Work required: Among the entries below, which lines include the string "this"? Show each one.

Dataset entries:
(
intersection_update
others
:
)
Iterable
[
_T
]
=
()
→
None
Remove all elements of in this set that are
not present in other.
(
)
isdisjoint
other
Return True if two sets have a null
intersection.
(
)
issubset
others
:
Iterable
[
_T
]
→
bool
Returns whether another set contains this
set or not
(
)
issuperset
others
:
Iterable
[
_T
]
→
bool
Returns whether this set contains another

==

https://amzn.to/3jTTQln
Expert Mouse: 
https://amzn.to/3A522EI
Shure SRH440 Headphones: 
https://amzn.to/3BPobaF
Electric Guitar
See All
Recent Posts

Exercise result:
Remove all elements of in this set that are
Returns whether another set contains this
Returns whether this set contains another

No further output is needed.